> [Exercise goal]:
Using the records that follow, copy every line containing the word "Heatmaps".

> [Records supplied]:
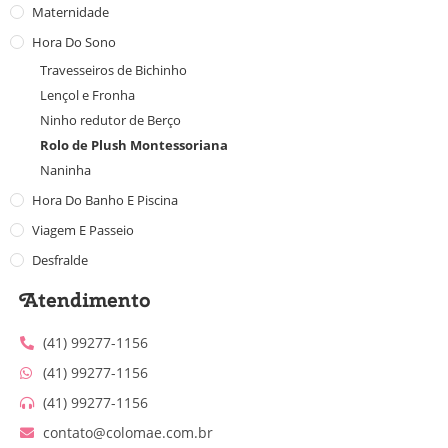
Maternidade
Hora Do Sono
Travesseiros de Bichinho
Lençol e Fronha
Ninho redutor de Berço
Rolo de Plush Montessoriana
Naninha
Hora Do Banho E Piscina
Viagem E Passeio
Desfralde
Atendimento
(41) 99277-1156
(41) 99277-1156
(41) 99277-1156
contato@colomae.com.br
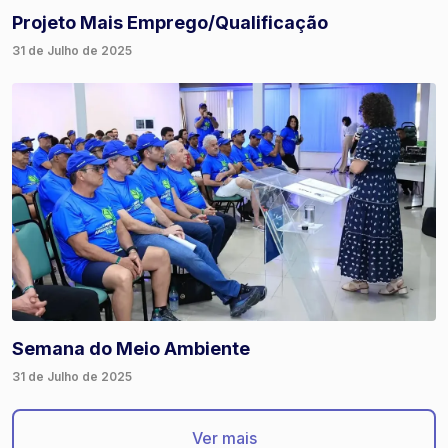
Projeto Mais Emprego/Qualificação
31 de Julho de 2025
Semana do Meio Ambiente
31 de Julho de 2025
Ver mais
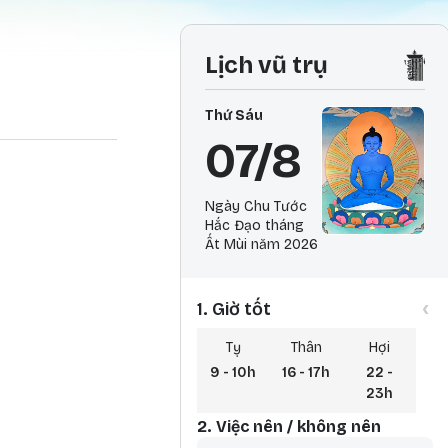
Lịch vũ trụ
Thứ Sáu
07/8
Ngày Chu Tước
Hắc Đạo tháng
Ất Mùi năm 2026
‹
1. Giờ tốt
Tỵ
Thân
Hợi
9 - 10h
16 - 17h
22 -
23h
2. Việc nên / không nên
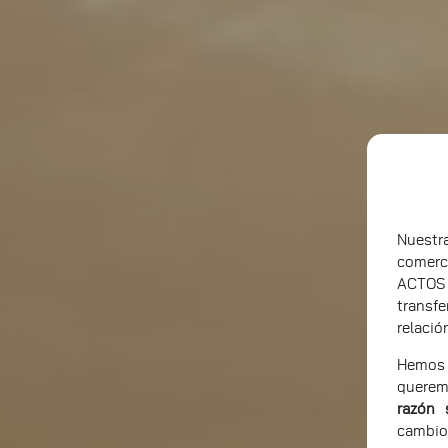
Nuest
comerc
ACTOS
transf
relació
Hemos 
querem
razón 
cambio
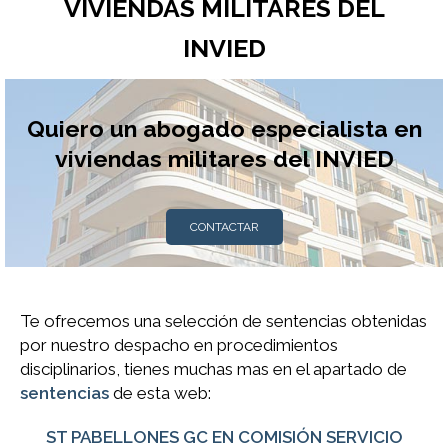
VIVIENDAS MILITARES DEL
INVIED
Quiero un abogado especialista en
viviendas militares del INVIED
CONTACTAR
Te ofrecemos una selección de sentencias obtenidas
por nuestro despacho en procedimientos
disciplinarios, tienes muchas mas en el apartado de
sentencias
de esta web:
ST PABELLONES GC EN COMISIÓN SERVICIO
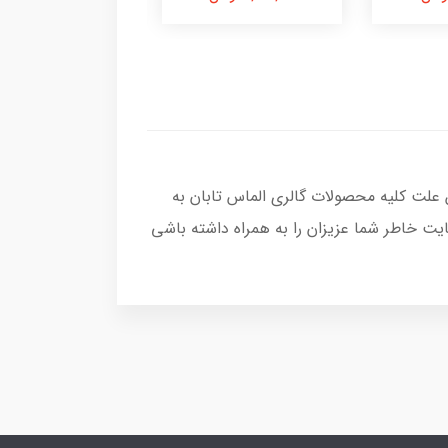
 علت کلیه محصولات گالری الماس تابان به
یت خاطر شما عزیزان را به همراه داشته باشی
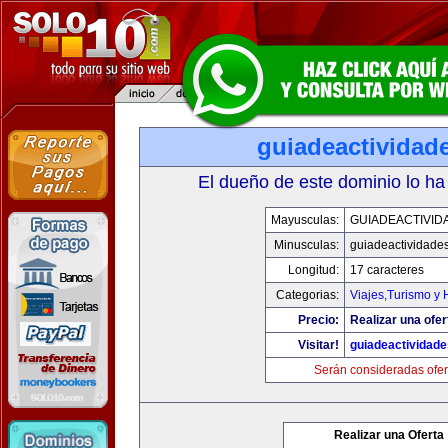
guiadeactividad
El dueño de este dominio lo ha
Mayusculas:
GUIADEACTIVID
Minusculas:
guiadeactividade
Longitud:
17 caracteres
Categorias:
Viajes,Turismo y
Precio:
Realizar una ofer
Visitar!
guiadeactividad
Serán consideradas ofer
Realizar una Oferta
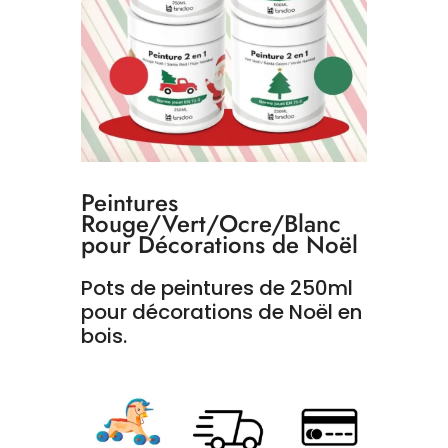
Peintures
Rouge/Vert/Ocre/Blanc
pour Décorations de Noël
Pots de peintures de 250ml
pour décorations de Noël en
bois.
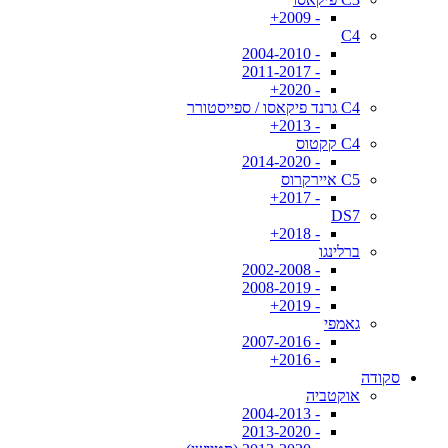
- 2009+
C4
- 2004-2010
- 2011-2017
- 2020+
C4 גרנד פיקאסו / ספייסטורר
- 2013+
C4 קקטוס
- 2014-2020
C5 איירקרוס
- 2017+
DS7
- 2018+
ברלינגו
- 2002-2008
- 2008-2019
- 2019+
גאמפי
- 2007-2016
- 2016+
סקודה
אוקטביה
- 2004-2013
- 2013-2020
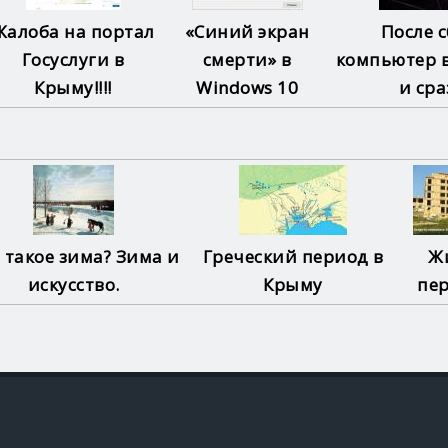
Жалоба на портал
«Синий экран
После 
Госуслуги в
смерти» в
компьютер 
Крыму!!!!
Windows 10
и сраз
 такое зима? Зима и
Греческий период в
Ж
искусство.
Крыму
пе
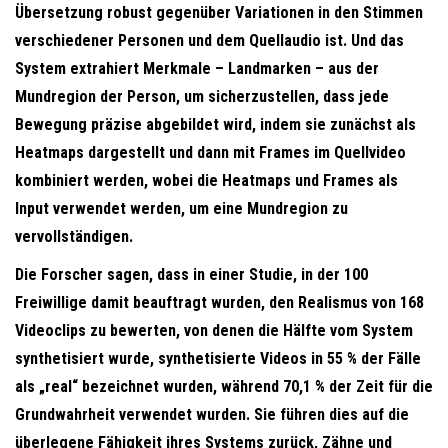
Übersetzung robust gegenüber Variationen in den Stimmen
verschiedener Personen und dem Quellaudio ist. Und das
System extrahiert Merkmale – Landmarken – aus der
Mundregion der Person, um sicherzustellen, dass jede
Bewegung präzise abgebildet wird, indem sie zunächst als
Heatmaps dargestellt und dann mit Frames im Quellvideo
kombiniert werden, wobei die Heatmaps und Frames als
Input verwendet werden, um eine Mundregion zu
vervollständigen.
Die Forscher sagen, dass in einer Studie, in der 100
Freiwillige damit beauftragt wurden, den Realismus von 168
Videoclips zu bewerten, von denen die Hälfte vom System
synthetisiert wurde, synthetisierte Videos in 55 % der Fälle
als „real“ bezeichnet wurden, während 70,1 % der Zeit für die
Grundwahrheit verwendet wurden. Sie führen dies auf die
überlegene Fähigkeit ihres Systems zurück, Zähne und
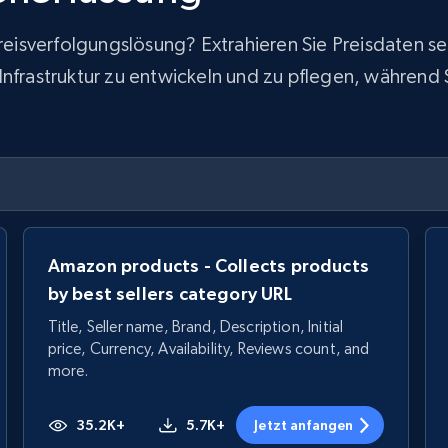
 Preisverfolgungslösung? Extrahieren Sie Preisdaten
frastruktur zu entwickeln und zu pflegen, während Sie
Amazon products - Collects products
by best sellers category URL
Title, Seller name, Brand, Description, Initial
price, Currency, Availability, Reviews count, and
more.
35.2K+
5.7K+
Jetzt anfangen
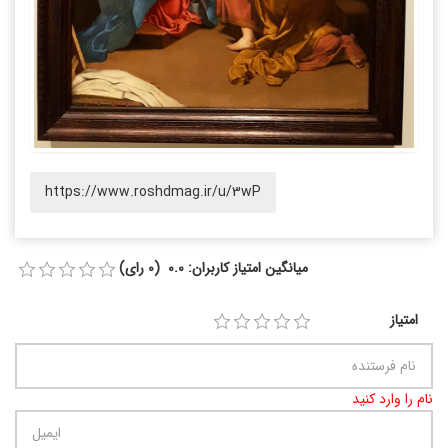
https://www.roshdmag.ir/u/3wP
میانگین امتیاز کاربران: 0.0 (0 رای)
امتیاز
نام را وارد کنید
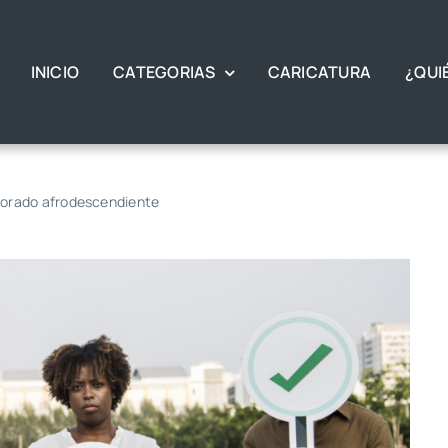
INICIO
CATEGORIAS
CARICATURA
¿QUI
ctorado afrodescendiente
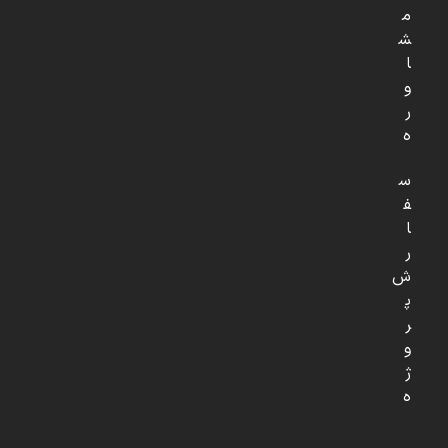
م
ش
ا
و
ر
ه
س
ف
ا
ر
ش
پ
ر
و
ژ
ه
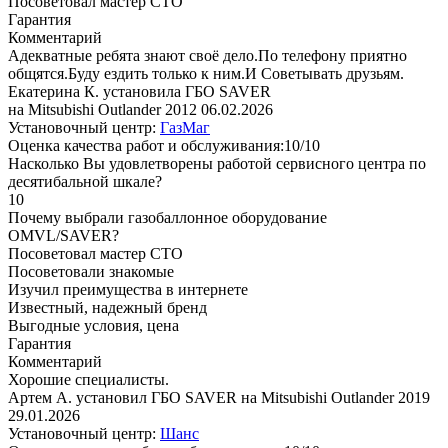
Посоветовал мастер СТО
Гарантия
Комментарий
Адекватные ребята знают своё дело.По телефону приятно
общятся.Буду ездить только к ним.И Советывать друзьям.
Екатерина К. установила ГБО SAVER
на Mitsubishi Outlander 2012
06.02.2026
Установочный центр:
ГазМаг
Оценка качества работ и обслуживания:10/10
Насколько Вы удовлетворены работой сервисного центра по
десятибальной шкале?
10
Почему выбрали газобаллонное оборудование
OMVL/SAVER?
Посоветовал мастер СТО
Посоветовали знакомые
Изучил преимущества в интернете
Известный, надежный бренд
Выгодные условия, цена
Гарантия
Комментарий
Хорошие специалисты.
Артем А. установил ГБО SAVER на Mitsubishi Outlander 2019
29.01.2026
Установочный центр:
Шанс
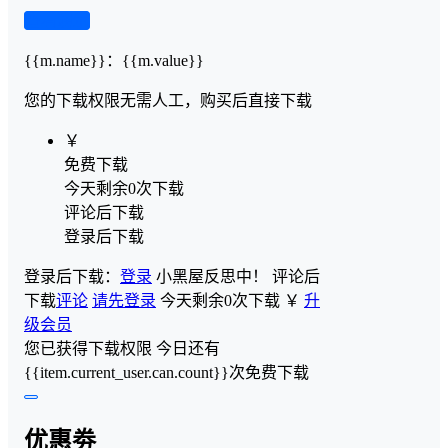
查看演示
{{m.name}}
：
{{m.value}}
您的下载权限
无需人工，购买后直接下载
￥
免费下载
今天剩余0次下载
评论后下载
登录后下载
登录后下载：
登录
小黑屋反思中！
评论后
下载
评论
请先登录
今天剩余0次下载
￥
升
级会员
您已获得下载权限
今日还有
{{item.current_user.can.count}}次免费下载
优惠劵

> [Exercise answer]:
Heatmaps dargestellt und dann mit Frames im Quellvideo
kombiniert werden, wobei die Heatmaps und Frames als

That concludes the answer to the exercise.